We have this belief that if we focus on making the best possible shirt, the business will follow.
And his is no random obsession. It is the starting point of his entire business and the reason for its success. "A lot of retailers deal with middle men and know nothing about and care nothing for manufacture," says Quinn. "We have taken extreme pains to understand construction of fabric and of shirts so we understand costs and quality.
"We concentrate on doing the basics of our business well and let our brand emerge from that," he smiles. "I suppose we have this belief that if we focus on making the best possible shirt, the business will follow."
Well, nearly. Quinn is a spookily young looking 48 year old who has been with TM Lewin for 27 years now. If his life had gone as expected, he almost certainly would not be the highly successful chief executive that he is today.
He left school at 16 with just one O-level (in pottery) and was recruited three years later to work as a shop assistant by Chris McKenna who had just bought Lewin from the original family.
"The company was a dozy old family business going nowhere and Chris had a vision of selling great quality shirts at reasonable prices, so I joined him as a shop assistant," says Quinn. On the back of the 1980s yuppie boom, turnover shot up in five years from quarter of a million pounds a year to a million.
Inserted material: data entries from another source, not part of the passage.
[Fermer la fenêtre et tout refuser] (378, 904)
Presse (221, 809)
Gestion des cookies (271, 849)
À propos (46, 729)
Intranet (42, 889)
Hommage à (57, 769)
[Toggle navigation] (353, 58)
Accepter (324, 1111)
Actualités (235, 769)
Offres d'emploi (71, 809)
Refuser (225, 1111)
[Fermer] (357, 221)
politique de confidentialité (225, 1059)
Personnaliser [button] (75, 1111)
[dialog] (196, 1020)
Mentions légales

They started manufacturing their own shirts and even made shirts for US designer Ralph Lauren's premium range. They were just about to open their second shop in 1989 when Chris McKenna was killed in a car accident. So his brother Tony took over. In 1993 he died of a heart attack and that's when Quinn came to lead the business.
He continued the strategy of selling high quality shirts at good prices and the business grew steadily. Over the next five years, Lewin opened three more stores. But it was not until the opening of the fifth store that Quinn would stumble upon the formula that would turbo-charge the operation.
"We always did well whenever we ran offers," says Quinn. "But in May 2000 we were opening a new shop in Ludgate (London) and we contacted all the local businesses to say that we would be selling our stock for half price as a special introductory offer."
The response was phenomenal. Quinn had optimistically forecast that the shop would turn over £100,000 in the first month. In the first five weeks it took £645,000. That meant it sold nearly 13 times as many shirts as predicted, by halving the price. A red-hot business model was born: the semi-permanent, upmarket, special offer.
We sold nearly 13 times as many shirts as predicted, by halving the price.
"It totally changed the way we looked at our business," says Quinn. "For the first time it dawned on us that we could be much more than a niche specialist, that there was room for substantial growth." Not least of all it allowed him to lead a management buyout in 2006 to allow the shareholders – the widows of the McKenna brothers, to take something out of the business.
That, in turn, has allowed him to secure the future by recruiting a powerhouse senior management team consisting of a new chairman, new finance director, mail order director, merchandising chief, marketing director and a new retail director, all with top flight retail experience.
Quinn admits that there are issues for an upmarket business constantly selling on special offer. In particular, constant discounting reduces the value of the TM Lewin brand. But that's precisely why manufacturing is so important. Unlike the modern tendency to create a brand identity and then go about padding it out, TM Lewin's brand is based on truths about what it actually does.
Quinn knows that obsessive attention to manufacturing detail gives his "fantastically priced" shirts extreme value. While the shirt-buying public is probably unaware of exactly what makes a high quality shirt, people know quality when they see it.
That's why business is not just booming but exploding for Geoff Quinn. And that's why, if he has his way, you will probably not be wearing a plastic noose to work in years to come.